Approché tout de même, Christian refuse de s’exprimer sur le sujet, et de partager son expérience. « Je ne veux pas en parler, quand j’y repense cela me fait énormément souffrir », a-t-il dit. Conclusion, l’on ne connaitra pas les raisons de son abandon. Même si, Christian n’a plus le même engouement d’antan pour la culture du mycéluim, d’autres veulent découvrir, ce peut importe l’âge. Mme Ruth Eleke, la quinquagénaire en est à sa toute première expérience. Elève de Simon Nyobe Nyobe, elle nourrit d’ambition dans ce secteur peu promoteur au Cameroun. Pour sa toute première expérience, Jean Marie Sita, l’organisateur du Week-end les PFNL lui a donné l’occasion de s’exprimer au cours de cette foire.
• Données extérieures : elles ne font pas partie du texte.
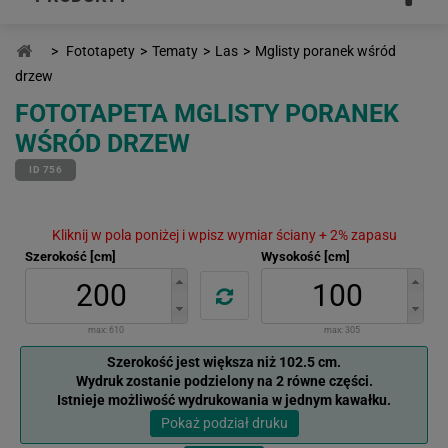
>
Fototapety
>
Tematy
>
Las
>
Mglisty poranek wśród
drzew
FOTOTAPETA MGLISTY PORANEK
WŚRÓD DRZEW
ID 756
Kliknij w pola poniżej i wpisz wymiar ściany + 2% zapasu
Szerokość [cm]
Wysokość [cm]
max:
610
max:
305
Szerokość jest większa niż 102.5 cm.
Wydruk zostanie podzielony na 2 równe części.
Istnieje możliwość wydrukowania w jednym kawałku.
Pokaż podział druku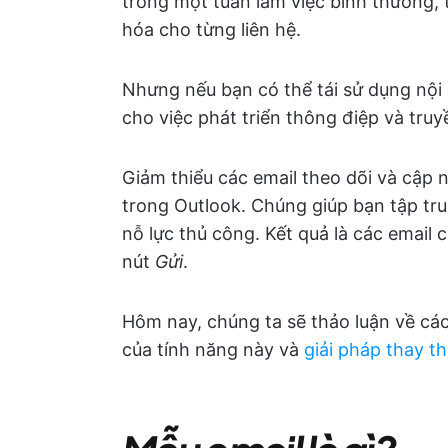
trong một tuần làm việc bình thường, 
hóa cho từng liên hệ.
Nhưng nếu bạn có thể tái sử dụng nội 
cho việc phát triển thông điệp và truy
Giảm thiểu các email theo dõi và cập n
trong Outlook. Chúng giúp bạn tập tr
nỗ lực thủ công. Kết quả là các email 
nút
Gửi
.
Hôm nay, chúng ta sẽ thảo luận về các
của tính năng này và
giải pháp thay t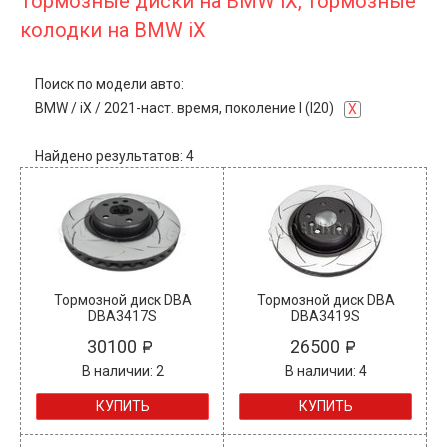
Тормозные диски на BMW iX, тормозные
колодки на BMW iX
Поиск по модели авто:
BMW
/
iX
/
2021-наст. время, поколение I (I20)
X
Найдено результатов: 4
Тормозной диск DBA
Тормозной диск DBA
DBA3417S
DBA3419S
30100
26500
В наличии: 2
В наличии: 4
КУПИТЬ
КУПИТЬ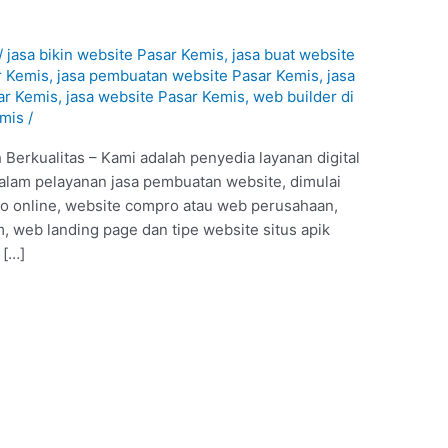
1
/
jasa bikin website Pasar Kemis
,
jasa buat website
r Kemis
,
jasa pembuatan website Pasar Kemis
,
jasa
ar Kemis
,
jasa website Pasar Kemis
,
web builder di
emis
/
Berkualitas – Kami adalah penyedia layanan digital
alam pelayanan jasa pembuatan website, dimulai
ko online, website compro atau web perusahaan,
 web landing page dan tipe website situs apik
 […]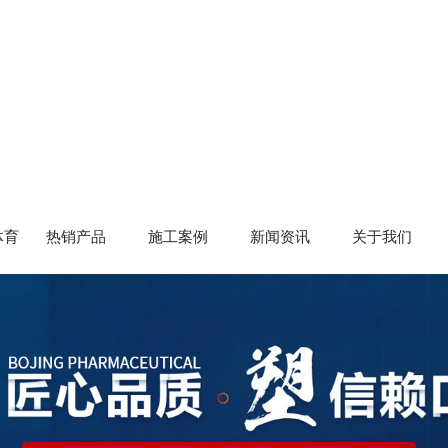
体育
热销产品
施工案例
新闻资讯
关于我们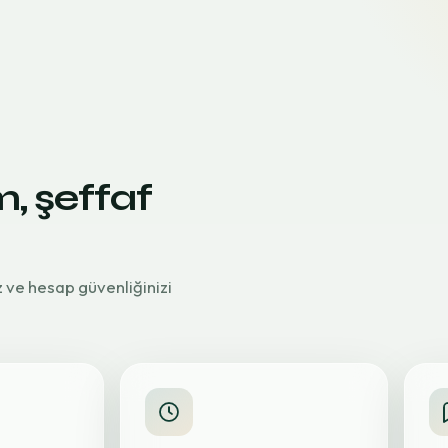
m, şeffaf
z ve hesap güvenliğinizi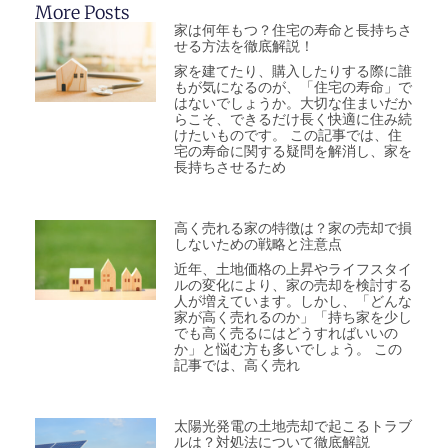
More Posts
家は何年もつ？住宅の寿命と長持ちさ
せる方法を徹底解説！
家を建てたり、購入したりする際に誰
もが気になるのが、「住宅の寿命」で
はないでしょうか。大切な住まいだか
らこそ、できるだけ長く快適に住み続
けたいものです。 この記事では、住
宅の寿命に関する疑問を解消し、家を
長持ちさせるため
高く売れる家の特徴は？家の売却で損
しないための戦略と注意点
近年、土地価格の上昇やライフスタイ
ルの変化により、家の売却を検討する
人が増えています。しかし、「どんな
家が高く売れるのか」「持ち家を少し
でも高く売るにはどうすればいいの
か」と悩む方も多いでしょう。 この
記事では、高く売れ
太陽光発電の土地売却で起こるトラブ
ルは？対処法について徹底解説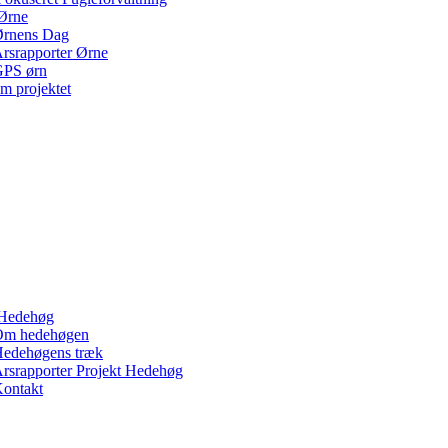
Ørne
rnens Dag
rsrapporter Ørne
PS ørn
m projektet
Hedehøg
Om hedehøgen
edehøgens træk
rsrapporter Projekt Hedehøg
ontakt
Elle en a d’ailleurs profité pour apporter les fruits de sa récolte ensemencés depuis le mois de juillet 2015. « Ma seule inquiétude à juste été le fait qu’ils n’ont pas commencé à produire à partir de 21 jours comme indiqué par le formateur, ils ont mis trop de temps à fleurir », a-t-elle dit très impatiente de voir les autres champignons prendre vie à leur tour.

ACEFA

Ils sont nombreux les myciculteurs qui ont bâti leur rêve sur la persévérance avant de se voir produire en grande quantité aujourd’hui. Thérèse Dongmo, Délégué du GIC EMA dans le département de la Menoua en sait d’ailleurs quelque chose. Elle a déjà travaillé avec les responsables du Programme d'Amélioration de la compétitivité des exploitations familiales agropastorales (Acefa). Mycicultrice depuis 2006, la culture de ce produit forestier non ligneux lui permet aujourd’hui de nourrir sa famille, de leur soigner et de continuer à produire beaucoup plus. Pour ce qui est de la commercialisation, « c’est le produit qui manque et non le marché. Nous faisons des efforts pour essayer de produire en grande quantité », relève-t-elle. Avant, le GIC produisait à peine 10kg, mais aujourd’hui, il produise entre 30 et 50 kg par mois.

A la délégation régionale du ministère de l’Agriculture et du développement rural (Minader) l’on nous fait savoir que le Ministère avait pris l’initiative de réorganiser le domaine en débutant par la semence. Ainsi, des responsables de multiplication des semences ont été désignés dans les dix régions. Et, ces derniers sont chargés de mettre à la disposition des producteurs opérationnels de la semence à la demande de chacun pour qu’ils puissent s’exercer.

La culture du champignon est pratiquée depuis plusieurs années au Cameroun. Selon les myciculteurs, pendant une certaine période, l’activité s’est retrouvée au creux du vase, ceci à cause du contexte économique. Seulement, après réhabilitation du projet, « on a commencé véritablement à parler de la myciculture et ce redécollage dans les années 2000 », nous font-ils savoir. Cela fait presque 15 ans maintenant. Mais, pour Simon Nyobe Nyobe cela n’est pas suffisant. Néanmoins, « les gens qui s’y sont engagés ont permis que ce projet soit logé au Minader », conclut-il.